■ **Extracted entries**
= = = =
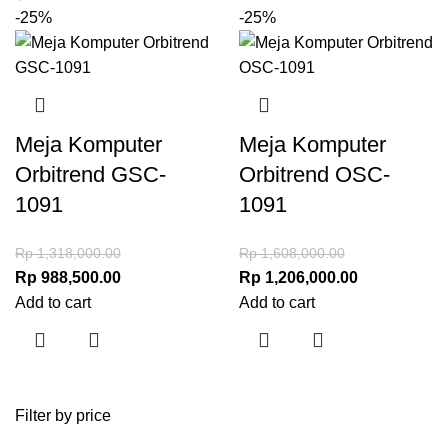
-25%
-25%
Meja Komputer
Meja Komputer
Orbitrend GSC-
Orbitrend OSC-
1091
1091
Rp
1,318,000.00
Rp
1,608,000.00
Rp
988,500.00
Rp
1,206,000.00
Add to cart
Add to cart
Filter by price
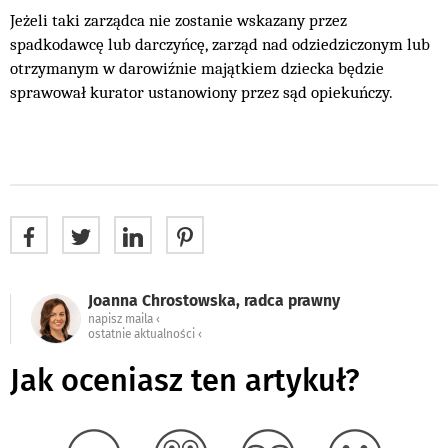
Jeżeli taki zarządca nie zostanie wskazany przez
spadkodawcę lub darczyńcę, zarząd nad odziedziczonym lub
otrzymanym w darowiźnie majątkiem dziecka będzie
sprawował kurator ustanowiony przez sąd opiekuńczy.
Joanna Chrostowska, radca prawny
napisz maila ‹
ostatnie aktualności ‹
Jak oceniasz ten artykuł?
= = = =
■ **Work required**
Would you please output only the lines from the start of the material above up to and including the line with "Jeżeli taki zarządca", exactly as they appear and without pictures?

■ **Exercise response**
-25%
-25%
Meja Komputer
Meja Komputer
Orbitrend GSC-
Orbitrend OSC-
1091
1091
Rp
1,318,000.00
Rp
1,608,000.00
Rp
988,500.00
Rp
1,206,000.00
Add to cart
Add to cart
Filter by price
Jeżeli taki zarządca nie zostanie wskazany przez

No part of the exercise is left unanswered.